*Aim of the task*
Below are the records; give again exactly the line with "Image attached. Where", the line with "See the attached image. Segment duodenum.", and each line that lies between them, and nothing besides.
---- Information given
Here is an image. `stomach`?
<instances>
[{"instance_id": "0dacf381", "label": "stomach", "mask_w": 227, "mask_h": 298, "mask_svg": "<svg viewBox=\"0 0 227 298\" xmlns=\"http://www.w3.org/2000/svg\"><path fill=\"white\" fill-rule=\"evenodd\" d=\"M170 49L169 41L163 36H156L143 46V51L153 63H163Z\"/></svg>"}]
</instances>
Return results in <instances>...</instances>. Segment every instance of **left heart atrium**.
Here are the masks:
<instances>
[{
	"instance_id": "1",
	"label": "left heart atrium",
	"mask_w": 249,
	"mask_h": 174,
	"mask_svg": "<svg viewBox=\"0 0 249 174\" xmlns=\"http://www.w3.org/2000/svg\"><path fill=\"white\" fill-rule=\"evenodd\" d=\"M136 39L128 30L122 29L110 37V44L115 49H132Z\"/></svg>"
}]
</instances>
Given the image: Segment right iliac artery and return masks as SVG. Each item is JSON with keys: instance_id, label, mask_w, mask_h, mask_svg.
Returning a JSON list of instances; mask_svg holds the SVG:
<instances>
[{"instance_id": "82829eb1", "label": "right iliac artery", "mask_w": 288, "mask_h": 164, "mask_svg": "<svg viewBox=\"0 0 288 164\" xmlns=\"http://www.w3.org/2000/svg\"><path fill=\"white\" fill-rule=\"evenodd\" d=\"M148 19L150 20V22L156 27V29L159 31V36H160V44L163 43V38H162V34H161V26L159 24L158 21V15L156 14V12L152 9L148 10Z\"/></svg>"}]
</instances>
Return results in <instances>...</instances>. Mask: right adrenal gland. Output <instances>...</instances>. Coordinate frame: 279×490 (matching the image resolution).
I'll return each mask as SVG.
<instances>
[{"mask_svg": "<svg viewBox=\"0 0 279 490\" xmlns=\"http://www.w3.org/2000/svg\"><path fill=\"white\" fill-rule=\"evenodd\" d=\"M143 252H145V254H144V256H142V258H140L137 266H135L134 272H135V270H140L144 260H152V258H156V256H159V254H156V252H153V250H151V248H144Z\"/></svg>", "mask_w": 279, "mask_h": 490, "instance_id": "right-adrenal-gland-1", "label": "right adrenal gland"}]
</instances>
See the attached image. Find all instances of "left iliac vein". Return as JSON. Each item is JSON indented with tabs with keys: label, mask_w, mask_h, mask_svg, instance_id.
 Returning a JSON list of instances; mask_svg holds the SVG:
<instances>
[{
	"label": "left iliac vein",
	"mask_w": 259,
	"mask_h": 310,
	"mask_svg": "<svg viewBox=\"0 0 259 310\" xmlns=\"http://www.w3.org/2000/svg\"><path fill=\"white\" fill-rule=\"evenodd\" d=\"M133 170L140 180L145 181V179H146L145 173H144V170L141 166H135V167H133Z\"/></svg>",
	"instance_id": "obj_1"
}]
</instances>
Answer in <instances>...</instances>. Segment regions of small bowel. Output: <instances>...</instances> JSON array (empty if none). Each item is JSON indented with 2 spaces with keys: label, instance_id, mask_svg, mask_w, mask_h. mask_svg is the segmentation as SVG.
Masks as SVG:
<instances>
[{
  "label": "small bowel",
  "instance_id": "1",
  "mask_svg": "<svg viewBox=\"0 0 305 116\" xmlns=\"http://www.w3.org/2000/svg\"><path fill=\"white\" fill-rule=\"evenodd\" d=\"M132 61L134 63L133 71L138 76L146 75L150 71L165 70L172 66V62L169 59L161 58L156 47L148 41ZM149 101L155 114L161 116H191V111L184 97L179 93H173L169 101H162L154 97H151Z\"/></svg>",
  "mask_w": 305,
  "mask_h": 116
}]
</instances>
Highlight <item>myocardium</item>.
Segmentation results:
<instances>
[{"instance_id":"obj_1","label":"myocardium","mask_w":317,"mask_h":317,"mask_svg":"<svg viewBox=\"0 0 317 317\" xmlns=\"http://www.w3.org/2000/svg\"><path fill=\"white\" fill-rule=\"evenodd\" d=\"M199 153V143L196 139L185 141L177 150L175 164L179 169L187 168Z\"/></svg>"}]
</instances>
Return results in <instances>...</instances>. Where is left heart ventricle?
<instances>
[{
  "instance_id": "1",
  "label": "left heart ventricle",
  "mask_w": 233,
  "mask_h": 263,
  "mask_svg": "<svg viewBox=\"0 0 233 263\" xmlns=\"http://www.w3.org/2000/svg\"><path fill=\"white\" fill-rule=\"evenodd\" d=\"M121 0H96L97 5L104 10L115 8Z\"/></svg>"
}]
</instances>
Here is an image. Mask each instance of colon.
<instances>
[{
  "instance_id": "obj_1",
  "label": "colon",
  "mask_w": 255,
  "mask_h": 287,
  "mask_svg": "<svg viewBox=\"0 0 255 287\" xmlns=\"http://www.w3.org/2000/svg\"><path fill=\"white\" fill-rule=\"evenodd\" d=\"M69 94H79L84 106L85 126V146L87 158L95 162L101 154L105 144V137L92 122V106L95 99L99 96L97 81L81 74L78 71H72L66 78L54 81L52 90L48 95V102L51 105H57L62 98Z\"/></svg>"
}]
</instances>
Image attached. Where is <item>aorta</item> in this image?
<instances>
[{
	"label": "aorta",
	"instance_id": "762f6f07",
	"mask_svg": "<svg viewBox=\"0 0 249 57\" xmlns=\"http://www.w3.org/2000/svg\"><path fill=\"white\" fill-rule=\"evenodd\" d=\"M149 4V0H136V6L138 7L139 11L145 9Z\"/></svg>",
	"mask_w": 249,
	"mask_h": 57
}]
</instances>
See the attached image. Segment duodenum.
--------
---- Information given
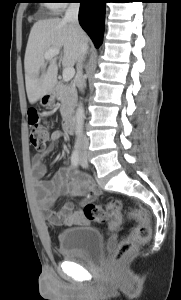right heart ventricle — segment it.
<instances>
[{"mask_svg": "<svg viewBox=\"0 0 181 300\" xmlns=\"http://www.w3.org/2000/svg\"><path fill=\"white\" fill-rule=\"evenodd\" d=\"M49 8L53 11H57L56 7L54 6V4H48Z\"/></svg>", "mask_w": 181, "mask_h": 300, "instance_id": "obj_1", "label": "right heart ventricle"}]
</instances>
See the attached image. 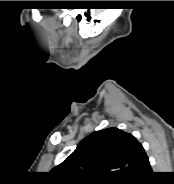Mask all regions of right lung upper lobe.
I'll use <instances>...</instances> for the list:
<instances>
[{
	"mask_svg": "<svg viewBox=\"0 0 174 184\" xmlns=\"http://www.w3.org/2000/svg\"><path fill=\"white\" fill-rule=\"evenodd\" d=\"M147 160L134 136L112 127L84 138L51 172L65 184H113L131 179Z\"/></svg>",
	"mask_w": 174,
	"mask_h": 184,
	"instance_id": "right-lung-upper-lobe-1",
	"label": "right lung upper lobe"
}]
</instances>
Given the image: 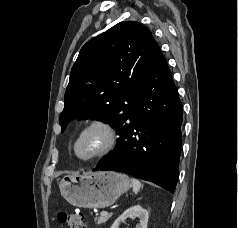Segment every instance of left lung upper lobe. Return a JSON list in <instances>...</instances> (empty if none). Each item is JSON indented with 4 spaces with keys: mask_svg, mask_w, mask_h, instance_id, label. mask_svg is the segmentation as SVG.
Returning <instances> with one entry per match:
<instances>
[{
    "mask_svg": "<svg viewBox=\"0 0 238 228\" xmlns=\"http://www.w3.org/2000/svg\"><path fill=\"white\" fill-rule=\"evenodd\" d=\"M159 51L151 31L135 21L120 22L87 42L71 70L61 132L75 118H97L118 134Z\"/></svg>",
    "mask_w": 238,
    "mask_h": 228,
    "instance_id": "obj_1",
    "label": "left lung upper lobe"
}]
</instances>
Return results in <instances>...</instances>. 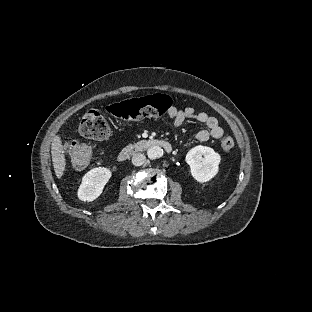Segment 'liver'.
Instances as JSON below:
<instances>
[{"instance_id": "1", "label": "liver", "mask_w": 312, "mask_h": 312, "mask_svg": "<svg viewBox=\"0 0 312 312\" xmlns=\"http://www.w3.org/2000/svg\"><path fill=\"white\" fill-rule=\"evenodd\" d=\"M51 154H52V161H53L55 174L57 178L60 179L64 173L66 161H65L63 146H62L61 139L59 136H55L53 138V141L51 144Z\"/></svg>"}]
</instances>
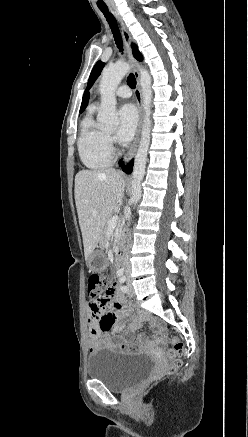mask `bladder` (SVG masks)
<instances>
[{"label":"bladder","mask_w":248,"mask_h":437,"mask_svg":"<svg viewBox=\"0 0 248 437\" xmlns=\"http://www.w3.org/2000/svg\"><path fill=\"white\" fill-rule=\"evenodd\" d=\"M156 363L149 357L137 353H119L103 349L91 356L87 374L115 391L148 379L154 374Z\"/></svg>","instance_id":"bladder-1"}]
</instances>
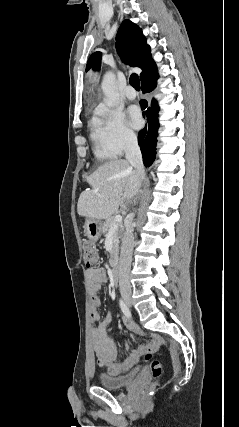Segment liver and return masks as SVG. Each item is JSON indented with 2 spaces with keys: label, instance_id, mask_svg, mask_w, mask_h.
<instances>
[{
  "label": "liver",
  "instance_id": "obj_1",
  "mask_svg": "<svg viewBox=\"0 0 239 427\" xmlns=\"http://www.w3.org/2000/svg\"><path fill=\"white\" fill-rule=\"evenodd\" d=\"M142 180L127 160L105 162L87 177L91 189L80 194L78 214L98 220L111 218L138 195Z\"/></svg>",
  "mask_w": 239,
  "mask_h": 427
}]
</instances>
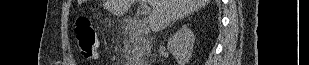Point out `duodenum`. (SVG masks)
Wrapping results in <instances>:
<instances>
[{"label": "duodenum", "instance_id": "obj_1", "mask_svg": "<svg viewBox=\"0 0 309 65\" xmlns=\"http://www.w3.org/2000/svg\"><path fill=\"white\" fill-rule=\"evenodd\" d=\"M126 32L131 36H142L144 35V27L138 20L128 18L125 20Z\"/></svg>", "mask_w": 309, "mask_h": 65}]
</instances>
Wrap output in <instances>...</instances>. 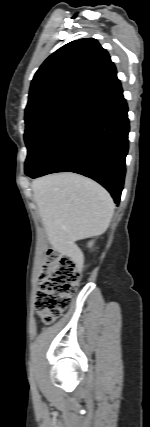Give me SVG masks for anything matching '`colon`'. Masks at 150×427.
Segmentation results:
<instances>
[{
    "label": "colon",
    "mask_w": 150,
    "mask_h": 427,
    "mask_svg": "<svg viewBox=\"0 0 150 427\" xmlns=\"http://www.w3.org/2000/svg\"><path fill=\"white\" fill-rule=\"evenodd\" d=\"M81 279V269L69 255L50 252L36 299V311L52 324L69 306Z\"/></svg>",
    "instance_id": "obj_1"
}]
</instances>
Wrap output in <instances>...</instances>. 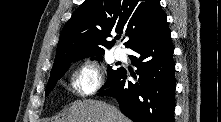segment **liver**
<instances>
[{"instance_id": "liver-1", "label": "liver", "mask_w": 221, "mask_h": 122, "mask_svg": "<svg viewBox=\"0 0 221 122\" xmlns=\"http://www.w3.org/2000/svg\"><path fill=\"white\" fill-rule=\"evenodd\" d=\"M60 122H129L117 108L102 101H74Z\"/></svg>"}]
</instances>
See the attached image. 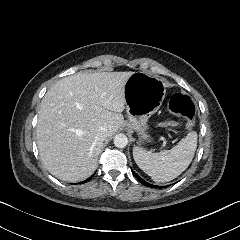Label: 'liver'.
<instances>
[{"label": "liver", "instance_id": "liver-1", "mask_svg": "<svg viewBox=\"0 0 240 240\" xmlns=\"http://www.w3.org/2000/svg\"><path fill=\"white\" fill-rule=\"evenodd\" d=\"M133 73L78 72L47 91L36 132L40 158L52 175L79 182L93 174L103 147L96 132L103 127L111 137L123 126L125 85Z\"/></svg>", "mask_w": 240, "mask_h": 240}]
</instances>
--------
*Response area*
Image attached. Where is <item>aorta</item> in this image?
<instances>
[{
	"label": "aorta",
	"instance_id": "762f6f07",
	"mask_svg": "<svg viewBox=\"0 0 249 57\" xmlns=\"http://www.w3.org/2000/svg\"><path fill=\"white\" fill-rule=\"evenodd\" d=\"M149 4V0H136V6L138 7L139 11L145 9Z\"/></svg>",
	"mask_w": 249,
	"mask_h": 57
}]
</instances>
See the attached image. Segment duodenum.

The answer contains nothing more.